Roman Polanski’s decision to remake “Oliver Twist” after his Oscar winning turn in “The Pianist” reflects his own harrowing childhood in Poland during the Second World War. As a Holocaust survivor, “The Pianist” was a tale of survival against brutal odds. “Oliver Twist” is what happens when an innocent child becomes a pawn in the ruthless games of adults. The film is a much darker and sobering view of the Charles Dickens classic. It is brilliantly shot with an incredibly realistic depiction of Victorian-era England. Polanksi’s masterful touch is evident in every frame of this wonderful film. It is another grand achievement by one of film’s greatest auteurs.
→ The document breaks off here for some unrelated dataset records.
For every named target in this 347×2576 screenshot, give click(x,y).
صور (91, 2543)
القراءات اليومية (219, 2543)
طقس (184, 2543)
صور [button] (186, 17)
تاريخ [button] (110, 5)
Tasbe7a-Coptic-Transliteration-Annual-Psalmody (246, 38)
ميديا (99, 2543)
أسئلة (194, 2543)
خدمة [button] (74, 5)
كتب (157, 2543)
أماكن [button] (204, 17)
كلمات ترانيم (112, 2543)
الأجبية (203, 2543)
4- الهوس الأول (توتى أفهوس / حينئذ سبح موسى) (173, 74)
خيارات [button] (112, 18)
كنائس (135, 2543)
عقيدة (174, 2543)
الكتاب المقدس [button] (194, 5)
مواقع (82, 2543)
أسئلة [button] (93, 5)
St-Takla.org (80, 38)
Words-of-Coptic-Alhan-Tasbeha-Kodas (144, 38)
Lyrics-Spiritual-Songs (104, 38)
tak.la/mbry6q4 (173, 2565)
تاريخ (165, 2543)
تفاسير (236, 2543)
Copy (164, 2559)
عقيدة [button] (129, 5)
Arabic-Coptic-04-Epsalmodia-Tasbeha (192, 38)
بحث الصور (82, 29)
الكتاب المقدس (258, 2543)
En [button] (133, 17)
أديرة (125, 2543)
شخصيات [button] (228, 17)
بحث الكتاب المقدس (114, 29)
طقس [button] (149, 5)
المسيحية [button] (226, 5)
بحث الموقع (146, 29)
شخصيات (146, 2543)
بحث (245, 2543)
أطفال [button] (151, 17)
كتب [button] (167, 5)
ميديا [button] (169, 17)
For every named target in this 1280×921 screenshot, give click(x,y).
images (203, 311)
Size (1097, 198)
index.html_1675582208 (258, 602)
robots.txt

Barney Clark stars as the orphaned Oliver Twist. He’s sent to an orphanage where all the children work like slaves separating pieces of rope. Oliver has the audacity to ask for more food and is immediately branded a troublemaker. He’s carted off to work for an undertaker, but is beaten and mistreated by his new masters. Oliver runs away. He walks a vast distance to London, where arrives starving and bloody. He’s immediately noticed by the teenage pickpocket, The Artful Dodger (Harry Eden). The Dodger takes Oliver to the lair of his master, Fagin (Ben Kingsley), a hunchbacked old thief who runs a gang of child miscreants. Fagin nurses Oliver back to health, all the while teaching him the art of theft and deception. Oliver embraces his newfound family, but is still a gentle boy and not easily corrupted.

Oliver lands himself in big trouble while watching The Dodger employ his skills. He’s mistaken for the thief and winds up in jail. But Oliver’s fortunes change when he’s cleared of all charges and taken in by the kind and wealthy Mr. Brownlow (Edward Hardwicke). Just when Oliver believes he’s found happiness, his troubles begin anew when Fagin’s partner, the vile criminal Bill Sykes (Jamie Foreman), decides to use him to rob Mr. Brownlow. Oliver soon finds himself in a web of murder and deception, where the life he must save is his own.

Charles Dickens wrote Oliver Twist almost two hundred years ago, but the plight of abandoned children still remains the same. Polanski embraces this theme and takes great pains to show how helpless Oliver really is. The boy is beaten, bloodied, starved, and threatened throughout the film. He’s rarely treated with gentleness. Adults, except for Mr. Brownlow, see Oliver as someone that can be exploited for their personal gain. It’s a grim reality and Polanski wants his audience to understand it. But he treat’s Oliver as a complex character that is able to forgive the people who have harmed him. In the film’s most emotional scene, Oliver thanks Fagin for saving his life, even though Fagin turned him over to Bill Sykes. It is a moment of redemption beautifully captured and shows Oliver’s keen perception of his surroundings.

Polanski does a superb job casting the film. Ben Kingsley, who will see another Oscar nomination for this role, is absolutely amazing as Fagin. He takes one of history’s great literary characters and transforms him into something completely his own. The glint in Fagin’s eyes when he opens his jewelry box, his high-pitched voice, his stooped, cowering nature; it all belongs to Kingsley’s eccentric interpretation. He immerses himself in Fagin and becomes unrecognizable. Alec Guinness and Ron Moody were highly acclaimed Fagin’s in previous versions of Oliver Twist. Kingsley distinguishes himself from those performances. Every actor playing Fagin from this point will undoubtedly be compared to Kingsley’s.

Polanski used the same team from “The Pianist” to make Oliver Twist. These people are truly expert filmmakers. Every facet of this film superbly done, the production is just a glory to behold on screen. Film is a collaborative art form and it’s rare to see everything fit so cohesively together. I was in awe of this film’s look from the opening frame. The costumes, sets, cinematography, and editing are easily among the best of the year.

Oliver Twist is a great film in a sea of mediocrity currently in theaters. It won’t have a major release, so audiences will have to search to find it. A few have criticized Oliver Twist for being too dark and didn’t recommend it for children. That is utter nonsense. Oliver Twist is a highly pertinent film in today’s world. Children would sympathize with Oliver’s travails and hopefully gain some understanding of what the less fortunate have to endure.